The PRA has published a statement on consumer credit following its review of consumer credit lending, which examined PRA-regulated firms’ asset quality and underwriting practices for credit cards, unsecured personal loans and motor finance. The statement summarises the findings from the PRA review and outlines issues arising for PRA-authorised firms that provide consumer credit to consider and act upon.

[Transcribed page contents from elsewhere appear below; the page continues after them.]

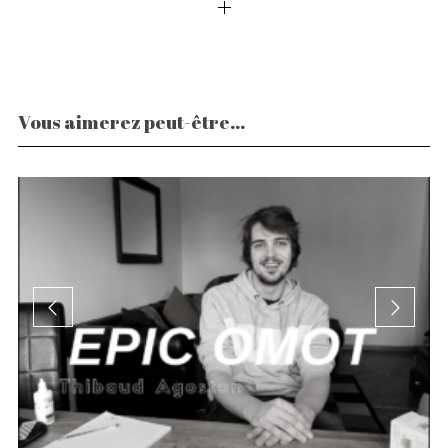
Vous aimerez peut-être...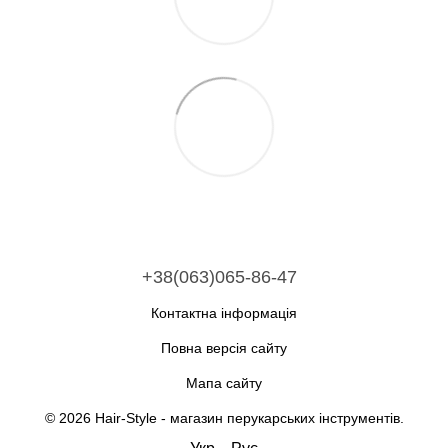
+38(063)065-86-47
Контактна інформація
Повна версія сайту
Мапа сайту
© 2026 Hair-Style -
магазин перукарських інструментів
.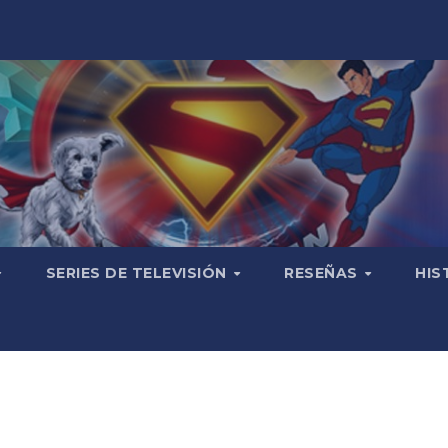
SERIES DE TELEVISIÓN
RESEÑAS
HIS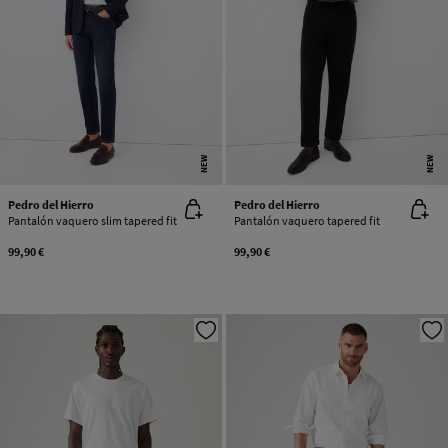
NEW
NEW
Pedro del Hierro
Pedro del Hierro
Pantalón vaquero slim tapered fit
Pantalón vaquero tapered fit
99,90 €
99,90 €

Following its review, the PRA is requesting evidence from all firms with material exposures to consumer credit of how they will, across consumer credit portfolios, ensure that:
- credit-scoring adequately captures medium-term risk;
- stress-testing approached do not under-estimate potential downturn risk;
- any loss leader segments are explicitly reported and monitored;
- consideration is given to whether, at the cut-off point for new business, a prudent add-on is or should be applied;
- the Consumer Credit Sourcebook has been interpreted prudently in underwriting;
- a borrower’s total debt, including secured debt, is taken into account in the underwriting process; and
- firms’ risk appetite, management information and governance frameworks are sufficient to oversee consumer credit portfolios, including controls embedded to prevent unintended drift in underwriting, overall asset quality or pricing-for-risk standards, and board oversight of this.
Firms should also ensure that the following potential issues on specific consumer credit products have been addressed and mitigated appropriately, and be in a position to provide the following evidence to their supervisor:
- for 0% interest credit card offers, firms should be able to justify the assumptions and time periods used for forecasting the net present value of new business;
- for unsecured personal loans, firms should provide evidence of how their underwriting assessment and pricing of long-tenor or higher-amount loans take into account consumers’ motivation for borrowing, and borrowers’ overall indebtedness; and
- for motor finance, guaranteed future values should be set in a prudent manner compared with the expected future value of the car.
For firms with materials consumer credit portfolios, supervisors are requesting evidence of how they are addressing risk and concerns, and assurance that firms’ own boards are satisfied with how the PRA’s concerns are being addressed. Firms should cover the three consumer credit products, with a level of detail for each product proportionate to their importance to the firm’s business model and the level of exposure, and include quantifiable evidence to the support statements and assertions.
The statement also reports that the Bank of England will bring forward the assessment of stressed losses on consumer credit lending in its annual cyclical stress (ACS) test for the major firms. In addition, the PRA will work with firms not captured by the ACS stress test, but with relatively high exposures to consumer credit, to review their resilience against the 2017, or similar, stress scenario and provide feedback privately.